Em 2020, respondeu por 46% das emissões totais brutas, seguido por agropecuária (27%), energia (18%), processos industriais (5%) e resíduos (4%), de acordo com o Seeg.

Naquele ano, as emissões totais brutas do Brasil somaram 2,16 bilhões de toneladas de CO₂ equivalente, um aumento de 9,5% em relação a 2019.

Enquanto isso, o setor industrial — que responde por cerca de 10% das emissões do país — aguarda a definição do mercado brasileiro de carbono, peça fundamental da política ambiental para setores econômicos que precisam se financiar e exportar em um mercado cada vez mais exigente.

Em maio, o governo federal editou o decreto que cria o mercado regulado de carbono no Brasil, mas deixou diversas pontas soltas ao excluir a definição dos setores que deverão ter metas de redução de emissões de GEE, e frustrou parte do mercado que esperava que a regulação viesse com a aprovação do PL 528/2021, do deputado Marcelo Ramos (PL/AM).

O decreto estabelece que caberá ao governo federal propor os Planos de Mitigação das Mudanças Climáticas aos setores responsáveis pelos maiores volumes de emissões, e aprová-los em um comitê interministerial.

Além disso, ao listar os nove setores que fariam parte desse mercado, o governo deixou de fora o setor florestal.

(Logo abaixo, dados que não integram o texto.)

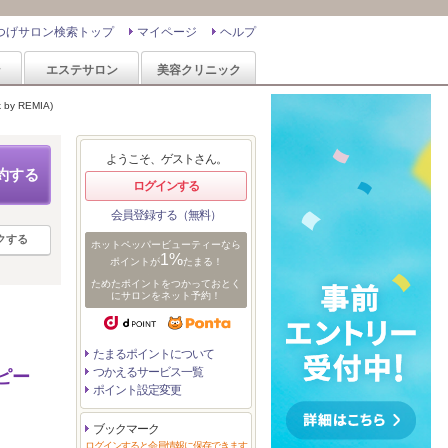
つげサロン検索トップ
マイページ
ヘルプ
ン
エステサロン
美容クリニック
y REMIA)
ようこそ、ゲストさん。
約する
ログインする
会員登録する（無料）
クする
ホットペッパービューティーなら
1%
ポイントが
たまる！
ためたポイントをつかっておとく
にサロンをネット予約！
たまるポイントについて
つかえるサービス一覧
ピー
ポイント設定変更
ブックマーク
ログインすると会員情報に保存できます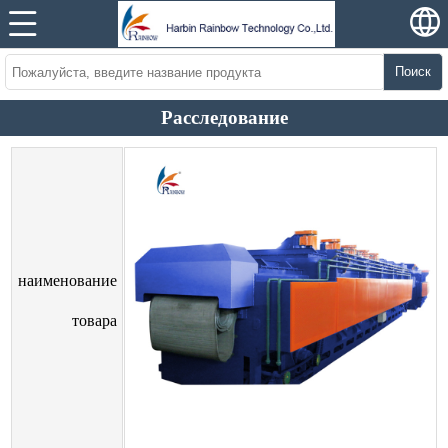
Поиск
Расследование
наименование
товара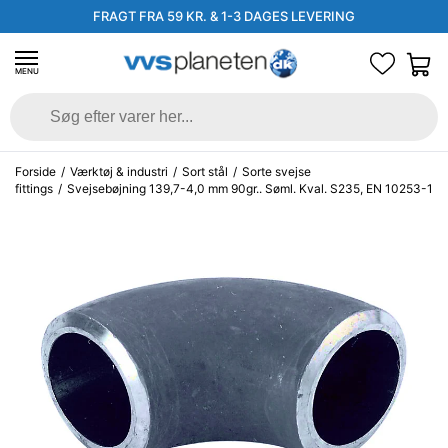
FRAGT FRA 59 KR. & 1-3 DAGES LEVERING
MENU
Forside
/
Værktøj & industri
/
Sort stål
/
Sorte svejse
fittings
/
Svejsebøjning 139,7-4,0 mm 90gr.. Søml. Kval. S235, EN 10253-1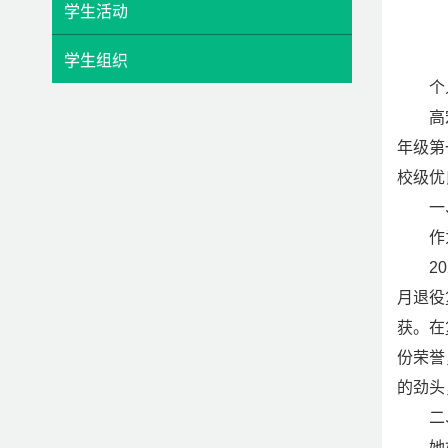
学生活动
学生组织
个
高
年级第
校级优
一
作
2
月退役
获。在
份荣誉
的劲头
二
她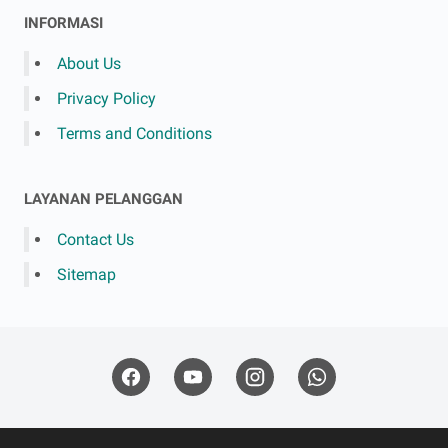
INFORMASI
About Us
Privacy Policy
Terms and Conditions
LAYANAN PELANGGAN
Contact Us
Sitemap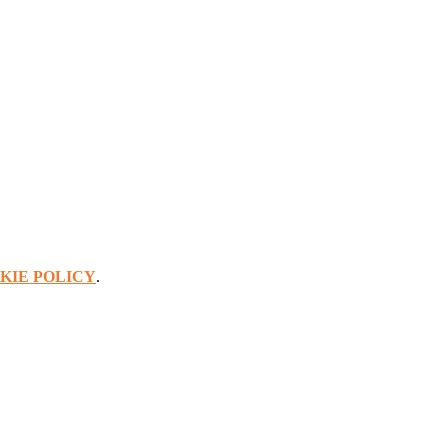
KIE POLICY
.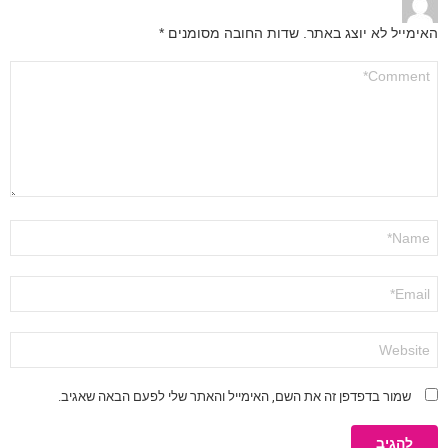
האימייל לא יוצג באתר.
שדות החובה מסומנים
*
התגובה
שלך
*
שם
*
אימייל
*
אתר
שמור בדפדפן זה את השם, האימייל והאתר שלי לפעם הבאה שאגיב.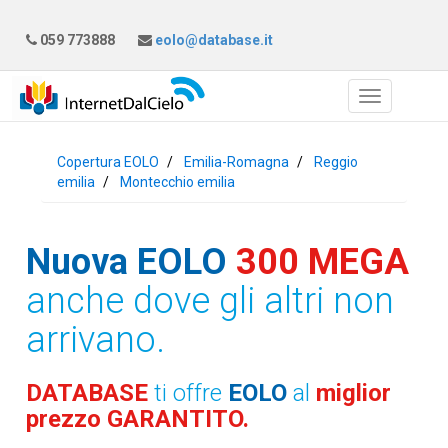
059 773888
eolo@database.it
Copertura EOLO
Emilia-Romagna
Reggio
emilia
Montecchio emilia
Nuova EOLO
300 MEGA
anche dove gli altri non
arrivano.
DATABASE
ti offre
EOLO
al
miglior
prezzo GARANTITO.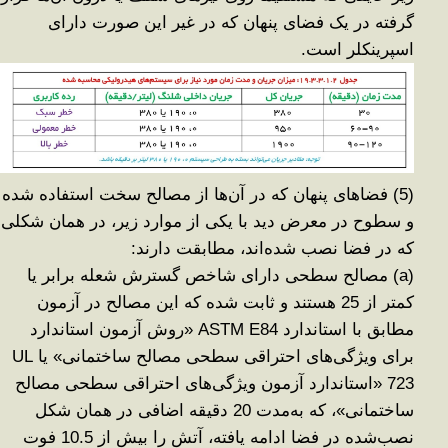
گرفته در یک فضای پنهان که در غیر این صورت دارای
اسپرینکلر است
.
(5)
فضاهای پنهان که در آن‌ها از مصالح سخت استفاده شده
و سطوح در معرض دید با یکی از موارد زیر، در همان شکلی
که در فضا نصب شده‌اند، مطابقت دارند
:
(a)
مصالح سطحی دارای شاخص گسترش شعله برابر یا
کمتر از 25 هستند و ثابت شده که این مصالح در آزمون
مطابق با استاندارد
ASTM E84 «
روش آزمون استاندارد
برای ویژگی‌های احتراقی سطحی مصالح ساختمانی» یا
UL
723 «
استاندارد آزمون ویژگی‌های احتراقی سطحی مصالح
ساختمانی»، که به‌مدت 20 دقیقه اضافی در همان شکل
نصب‌شده در فضا ادامه یافته، آتش را بیش از 10.5 فوت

Para a indústria, um ponto importante para dar credibilidade ao comércio de emissões é reverter a perda florestal e a degradação do solo até 2030, fomentando o desenvolvimento sustentável e promovendo uma transformação rural inclusiva.

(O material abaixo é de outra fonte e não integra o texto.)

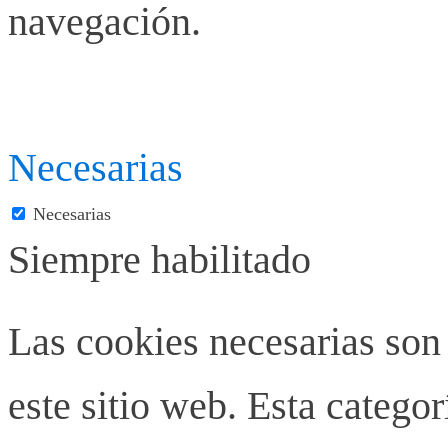
navegación.
Necesarias
Necesarias
Siempre habilitado
Las cookies necesarias son
este sitio web. Esta categor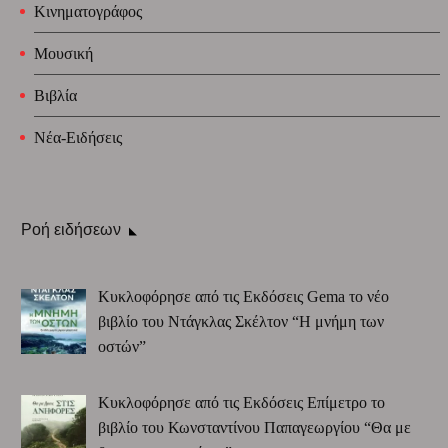
Κινηματογράφος
Μουσική
Βιβλία
Νέα-Ειδήσεις
Ροή ειδήσεων
Κυκλοφόρησε από τις Εκδόσεις Gema το νέο
βιβλίο του Ντάγκλας Σκέλτον “Η μνήμη των
οστών”
Κυκλοφόρησε από τις Εκδόσεις Επίμετρο το
βιβλίο του Κωνσταντίνου Παπαγεωργίου “Θα με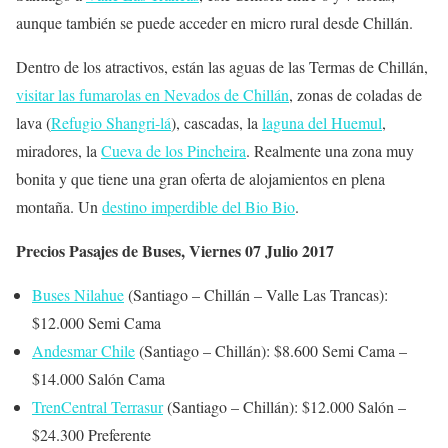
aunque también se puede acceder en micro rural desde Chillán.
Dentro de los atractivos, están las aguas de las Termas de Chillán,
visitar las fumarolas en Nevados de Chillán
, zonas de coladas de
lava (
Refugio Shangri-lá
), cascadas, la
laguna del Huemul
,
miradores, la
Cueva de los Pincheira
. Realmente una zona muy
bonita y que tiene una gran oferta de alojamientos en plena
montaña. Un
destino imperdible del Bio Bio
.
Precios Pasajes de Buses, Viernes 07 Julio 2017
Buses Nilahue
(Santiago – Chillán – Valle Las Trancas):
$12.000 Semi Cama
Andesmar Chile
(Santiago – Chillán): $8.600 Semi Cama –
$14.000 Salón Cama
TrenCentral Terrasur
(Santiago – Chillán): $12.000 Salón –
$24.300 Preferente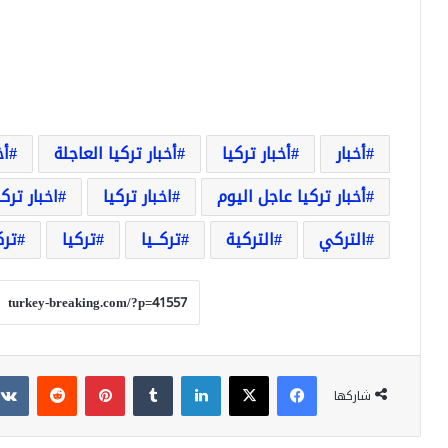
أخبار
أخبار تركيا
أخبار تركيا العاجلة
أخ
أخبار تركيا عاجل اليوم
اخبار تركيا
اخبار ترك
التركي
التركية
تركــيا
تركيا
ترك
فيسبوك
‫X
لينكدإن
بينتيريست
شاركها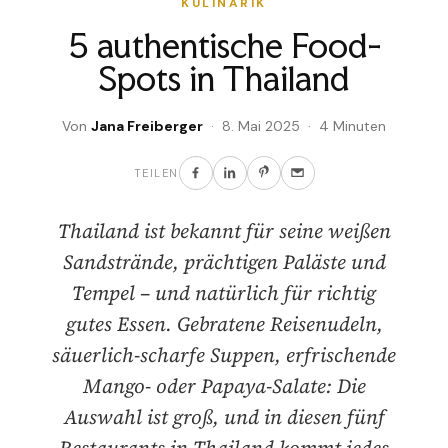
KULINARIK
5 authentische Food-
Spots in Thailand
Von
Jana Freiberger
· 8. Mai 2025 · 4 Minuten
TEILEN
Thailand ist bekannt für seine weißen
Sandstrände, prächtigen Paläste und
Tempel – und natürlich für richtig
gutes Essen. Gebratene Reisenudeln,
säuerlich-scharfe Suppen, erfrischende
Mango- oder Papaya-Salate: Die
Auswahl ist groß, und in diesen fünf
Restaurants in Thailand kommt jedes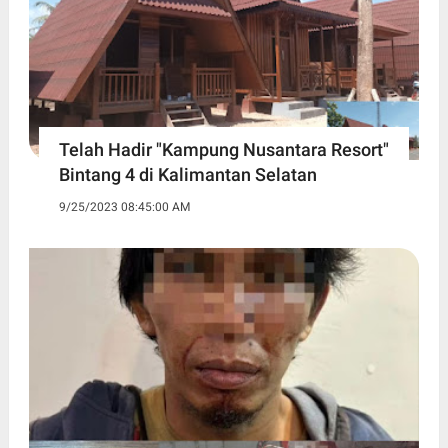
Telah Hadir "Kampung Nusantara Resort"
Bintang 4 di Kalimantan Selatan
9/25/2023 08:45:00 AM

“É certo que já não existe qualquer outra possibilidade de desenvolvimento que não seja ambientalmente correto, socialmente justo e economicamente viável”, afirma o CEBDS em uma carta aberta aos candidatos à presidência da República em 2022.

A carta também traz críticas ao modelo atual de gestão, em que “a preservação do meio ambiente e a garantia dos direitos humanos são, na maioria das vezes, preteridas pelo desenvolvimento econômico”.

“Isso provoca impactos nas presentes gerações e que também serão sentidos pelas futuras, em grau ainda mais profundo”, completa.

Os empresários afirmam que o mundo está em transformação para uma economia verde, mais limpa, inclusiva e atenta aos direitos humanos e que qualquer ação em direção oposta significa perda de competitividade, represálias comerciais e prejuízos ao mercado nacional.